Shlomo Venezia, issu de la communauté juive italienne de Salonique, a été déporté avec sa famille à Auschwitz à l’âge de 21 ans. Dans cet ouvrage, il témoigne de son passage dans les Sonderkommando, ces équipes spéciales dont la fonction était de vider les chambres à gaz et de brûler les corps des victimes.
Interrogé par Béatrice Prasquier, Shlomo Venezia nous livre un témoignage unique, extrêmement précis et parfois insoutenable, qui nous plonge dans l’enfer de Birkenau. Comment a-t-il a t-il eu la force de faire face à cette horreur ? « J’aurai préféré mourir, écrit-il, mais à chaque fois, une phrase de ma mère ne revenait en tête : ‘Tant qu’on respire, il y a de la vie.’ Nous étions trop proches de la mort, mais on avançait, jour après jour ».
Les Sonderkommandos étaient voués à une mort certaine. Ils étaient, en effet, les premiers témoins du massacre des Juifs par les nazis. Shlomo Venezia est l’un des rares survivants. Il s’est décidé à parler en 1992, quarante-sept ans après, quand l’antisémitisme a refait surface en Italie. Son passage dans les Crématoires lui a laissé des séquelles à vie aussi bien physiques que morales. Ce qui a été détruit en lui c’est « la vie », dit-il. « Je n’ai plus eu une vie normale.
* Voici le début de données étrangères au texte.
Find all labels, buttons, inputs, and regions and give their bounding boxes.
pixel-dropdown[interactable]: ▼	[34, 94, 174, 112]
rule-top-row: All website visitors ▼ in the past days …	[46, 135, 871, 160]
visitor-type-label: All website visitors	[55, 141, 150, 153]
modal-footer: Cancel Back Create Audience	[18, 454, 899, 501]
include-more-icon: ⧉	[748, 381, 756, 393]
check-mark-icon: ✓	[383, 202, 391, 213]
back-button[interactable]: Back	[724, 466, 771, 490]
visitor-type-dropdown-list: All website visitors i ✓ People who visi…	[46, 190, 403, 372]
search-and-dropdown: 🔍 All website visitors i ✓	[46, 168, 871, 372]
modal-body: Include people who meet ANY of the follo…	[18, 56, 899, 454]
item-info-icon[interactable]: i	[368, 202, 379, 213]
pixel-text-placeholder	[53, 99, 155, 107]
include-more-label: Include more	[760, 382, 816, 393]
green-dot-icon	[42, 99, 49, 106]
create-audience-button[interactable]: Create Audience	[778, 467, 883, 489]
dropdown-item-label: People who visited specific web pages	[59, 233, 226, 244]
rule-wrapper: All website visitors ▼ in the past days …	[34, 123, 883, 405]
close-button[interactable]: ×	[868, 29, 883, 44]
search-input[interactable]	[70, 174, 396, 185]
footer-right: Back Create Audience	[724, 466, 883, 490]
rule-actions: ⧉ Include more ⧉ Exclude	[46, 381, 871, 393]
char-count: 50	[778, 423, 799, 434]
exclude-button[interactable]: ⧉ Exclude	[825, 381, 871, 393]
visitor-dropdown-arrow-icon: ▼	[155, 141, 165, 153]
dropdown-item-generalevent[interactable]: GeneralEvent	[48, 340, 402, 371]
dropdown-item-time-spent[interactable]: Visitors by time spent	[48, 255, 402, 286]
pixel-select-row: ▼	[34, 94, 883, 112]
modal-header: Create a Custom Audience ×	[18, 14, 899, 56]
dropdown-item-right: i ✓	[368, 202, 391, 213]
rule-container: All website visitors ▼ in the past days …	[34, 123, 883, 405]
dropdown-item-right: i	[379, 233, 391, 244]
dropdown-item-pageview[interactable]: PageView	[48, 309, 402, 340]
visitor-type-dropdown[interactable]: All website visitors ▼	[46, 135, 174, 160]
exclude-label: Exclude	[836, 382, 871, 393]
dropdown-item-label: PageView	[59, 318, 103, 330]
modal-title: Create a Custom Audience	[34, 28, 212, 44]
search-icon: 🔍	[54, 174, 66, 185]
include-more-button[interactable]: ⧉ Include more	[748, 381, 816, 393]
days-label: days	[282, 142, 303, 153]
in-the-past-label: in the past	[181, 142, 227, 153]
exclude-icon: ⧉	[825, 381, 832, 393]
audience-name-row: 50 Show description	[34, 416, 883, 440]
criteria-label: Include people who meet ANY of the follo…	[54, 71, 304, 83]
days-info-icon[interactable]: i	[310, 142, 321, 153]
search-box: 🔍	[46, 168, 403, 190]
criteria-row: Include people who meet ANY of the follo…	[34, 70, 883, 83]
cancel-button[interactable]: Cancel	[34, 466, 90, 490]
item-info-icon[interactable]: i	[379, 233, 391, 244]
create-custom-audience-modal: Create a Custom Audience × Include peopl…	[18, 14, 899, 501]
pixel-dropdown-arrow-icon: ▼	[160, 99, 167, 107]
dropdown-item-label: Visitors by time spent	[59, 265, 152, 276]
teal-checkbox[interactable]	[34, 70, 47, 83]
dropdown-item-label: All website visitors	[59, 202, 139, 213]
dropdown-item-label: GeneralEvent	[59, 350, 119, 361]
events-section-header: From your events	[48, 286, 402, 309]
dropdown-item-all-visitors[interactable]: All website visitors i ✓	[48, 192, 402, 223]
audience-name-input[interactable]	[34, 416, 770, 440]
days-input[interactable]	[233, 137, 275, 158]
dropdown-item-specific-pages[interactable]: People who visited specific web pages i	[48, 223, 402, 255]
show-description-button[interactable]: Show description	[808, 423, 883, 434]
Je n’ai jamais pu prétendre que tout allait bien et aller, comme d’autres, danser, et m’amuser en toute insouciance… Tout me ramène au camp. (…) On ne sort jamais vraiment du Crématoire. »
Durant toute la période passée dans les Crématoires, Schlomo Venezia a vu des milliers d’hommes, de femmes et d’enfants mourir dans les chambres à gaz. Il raconte le processus d’élimination. Sélectionnés, les déportés entraient dans la salle de déshabillage, dans laquelle « il y avait des portemanteaux avec des numéros tout le long du mur ». « Pour mieux les tromper, les Allemands disaient aux gens de faire bien attention aux numéros, afin qu’ils puissent retrouver plus facilement leurs affaires en sortant de la douche », précise t-il. Une fois déshabillés, les déportés étaient entassés dans la chambre à gaz. Un SS, accompagné de deux prisonniers, apportait le gaz. Les deux prisonniers soulevaient la trappe à l’extérieur, au-dessus de la chambre à gaz, dans laquelle l’Allemand introduisait le Ziklon B. Cette opération terminée, les deux prisonniers refermaient la trappe. Pendant dix à douze minutes, les déportés suffoquaient, pleuraient, criaient et mourraient dans d’horribles souffrances. Les prisonniers du Sonderkommando devaient ensuite déposséder les cadavres de leurs cheveux et de leurs dents, avant de les brûler dans les fours ou dans les fosses communes. La chambre à gaz devait être entièrement nettoyée « car les murs étaient souillés, et il était impossible de faire entrer de nouvelles personnes sans qu’elles s’affolent en voyant les traces de sang et de tout le reste sur les murs et par terre. Il fallait d’abord nettoyer le sol, attendre qu’il sèche et repeindre les murs à la chaux » pendant que le ventilateur nettoyait l’air. Toutes traces de l’élimination des Juifs étaient effacées jusqu’aux cendres des corps brûlés, qui étaient jetées dans la Vistule.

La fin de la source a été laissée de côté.